Berito.id – Film Lobang Buaya mencatat prestasi baru di kancah perfilman internasional. Karya terbaru sutradara Hanung Bramantyo itu berhasil melewati proses kurasi dan masuk dalam jajaran film yang akan di putar di Bucheon International Fantastic Film Festival (BIFAN) 2026 di Korea Selatan.
Dalam festival tersebut, film yang menggunakan judul internasional The Hole: 309 Days to the Bloodiest Tragedy berhasil mengamankan tempat di kategori B Extreme. Kategori ini di kenal sebagai ruang khusus bagi film-film dengan konsep berani, penuh ketegangan, serta menawarkan eksplorasi imajinasi yang kuat.
Programmer BIFAN Beri Apresiasi
Programmer BIFAN, Martin Lee, memberikan penilaian positif terhadap film tersebut.
Menurut Martin, Lobang Buaya mampu menggabungkan berbagai unsur genre secara efektif. Film itu memadukan kisah pembunuhan misterius dengan elemen horor, misteri, dan drama investigasi di tengah latar sejarah yang penuh gejolak.

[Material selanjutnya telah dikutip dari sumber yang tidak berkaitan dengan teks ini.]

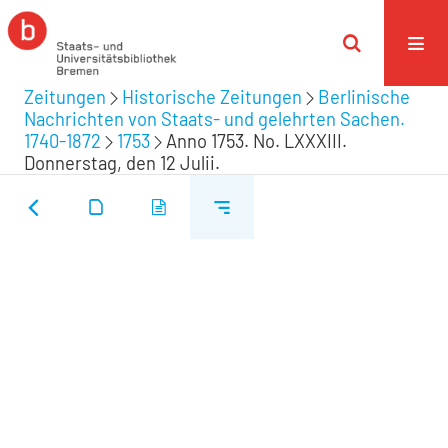
Zeitungen
Historische Zeitungen
Berlinische
Nachrichten von Staats- und gelehrten Sachen.
1740-1872
1753
Anno 1753. No. LXXXIII.
Donnerstag, den 12 Julii.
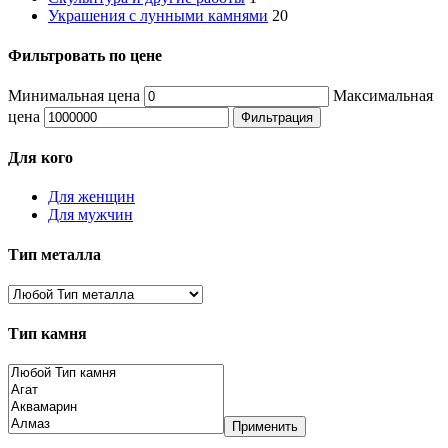
Украшения с лунными камнями
20
Фильтровать по цене
Минимальная цена
Максимальная
цена
Фильтрация
Для кого
Для женщин
Для мужчин
Тип металла
Тип камня
Применить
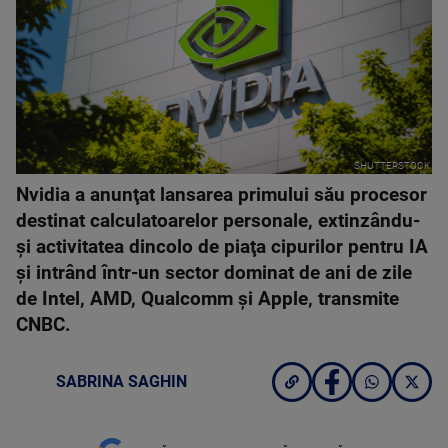
SHUTTERSTOCK
Nvidia a anunţat lansarea primului său procesor
destinat calculatoarelor personale, extinzându-
şi activitatea dincolo de piaţa cipurilor pentru IA
şi intrând într-un sector dominat de ani de zile
de Intel, AMD, Qualcomm şi Apple, transmite
CNBC.
SABRINA SAGHIN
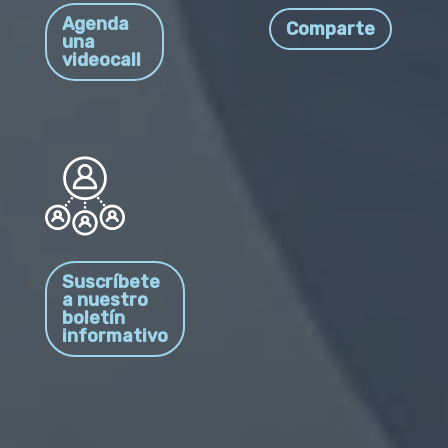
Agenda
Comparte
una
videocall
Suscríbete
a nuestro
boletín
informativo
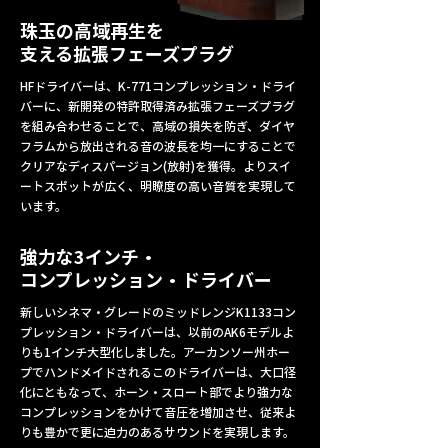
珠玉の高域再生を
支える拡張フェーズプラグ
HFドライバーは、K-771コンプレッション・ドライ
バーに、新開発の特許取得済み拡張フェーズプラグ
を組み合わせることで、高域の損失を防ぎ、ダイヤ
フラムから放出される音の波長を均一にすることで
クリアなディスパージョン(放射)を獲得。よりスイ
ートスポットが広く、明瞭度の高い音質を実現して
います。
強力な3インチ・
コンプレッション・ドライバー
新しいシネマ・グレードのミッドレンジK1133コン
プレッション・ドライバーは、以前のAK6モデルよ
りも1インチ大型化しました。アーカンソー州ホー
プでハンドメイドされるこのドライバーは、大口径
化にともなって、ホーン・スロート部でより強力な
コンプレッションをかけて音圧を増加させ、従来よ
りも豊かで更に迫力のあるサウンドを実現します。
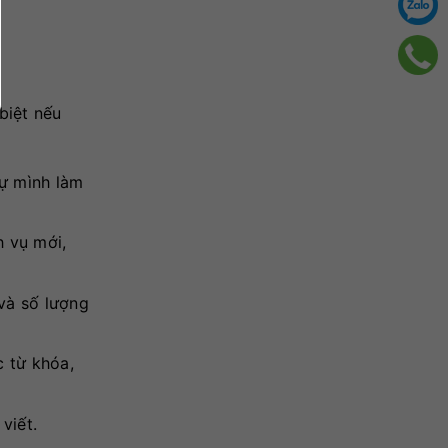
biệt nếu
tự mình làm
h vụ mới,
và số lượng
c từ khóa,
viết.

Ia menilai Hanung Bramantyo berhasil membangun cerita yang solid dan matang. Selain menghadirkan ketegangan yang kuat, film tersebut juga mengajak penonton merenungkan salah satu tragedi sejarah yang meninggalkan dampak emosional mendalam.
Hanung Ingin Kenalkan Sejarah Indonesia ke Penonton Global
Sutradara Hanung Bramantyo menyambut kabar tersebut dengan penuh rasa syukur. Ia mengaku antusias membawa kisah yang berakar dari sejarah Indonesia ke hadapan audiens internasional.

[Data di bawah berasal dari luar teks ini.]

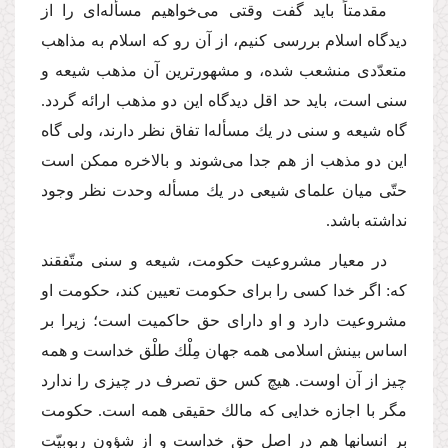
مقدمتاً باید گفت وقتى مى‌خواهیم مسأله‌اى را از
دیدگاه اسلام بررسى كنیم، از آن رو كه اسلام به مذاهب
متعدّدى منشعب شده، و مشهورترین آن مذهب شیعه و
سنى است، باید حد اقل دیدگاه این دو مذهب ارائه گردد.
گاه شیعه و سنى در یك مسأله‌ا تفاق نظر دارند، ولى گاه
این دو مذهب از هم جدا مى‌شوند و بالاخره ممكن است
حتّى میان علماى شیعى در یك مسأله وحدت نظر وجود
نداشته باشد.
در معیار مشروعیت حكومت، شیعه و سنى متّفقند
كه: اگر خدا كسى را براى حكومت تعیین كند، حكومت او
مشروعیت دارد و او داراى حق حاكمیت است؛ زیرا بر
اساس بینش اسلامى همه جهان مِلْك طلْق خداست و همه
چیز از آن اوست. هیچ كس حق تصرف در چیزى را ندارد
مگر با اجازه خدایى كه مالك حقیقى همه است. حكومت
بر انسانها هم در اصل حق خداست و از شؤون ربوبیّت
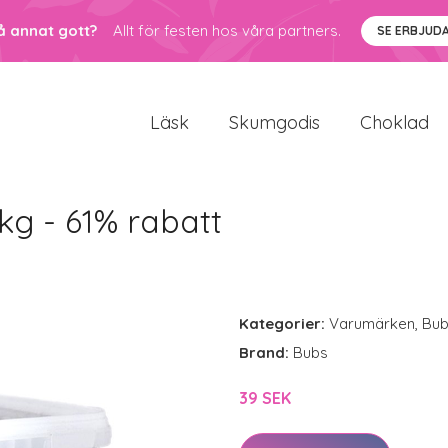
å annat gott?
Allt för festen hos våra partners.
SE ERBJUD
Läsk
Skumgodis
Choklad
2kg - 61% rabatt
Kategorier:
Varumärken
,
Bu
Brand:
Bubs
39 SEK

Menurut Hanung, genre horor dan thriller menjadi medium yang efektif untuk mengupas ketakutan kolektif sebuah bangsa. Karena itu, Hanung tidak hanya menantikan respons penonton global terhadap kisah yang di hadirkan, tetapi juga berharap ketegangan dan atmosfer horor dalam film tersebut dapat di terima dengan baik oleh audiens internasional.
Angkat Misteri Pembunuhan di Tengah Gejolak Politik 1960-an
Film Lobang Buaya berkisah tentang serangkaian pembunuhan misterius yang selalu terjadi setiap tanggal 30. Cerita berlangsung di Indonesia pada era 1960-an, masa yang sarat ketegangan politik.
Alur film mengikuti penyelidikan sejumlah korban yang di temukan dengan luka berlubang tidak biasa serta pesan misterius di wajah mereka. Seiring berjalannya investigasi, berbagai petunjuk mengarah pada konspirasi gelap, propaganda, dan sisi kelam sejarah bangsa yang terinspirasi dari peristiwa Gerakan 30 September.
Di bintangi Sejumlah Aktor Muda
Film ini di perkuat oleh jajaran pemain seperti Baskara Mahendra, Carissa Perusset, Khiva Iskak, dan Anya Zen.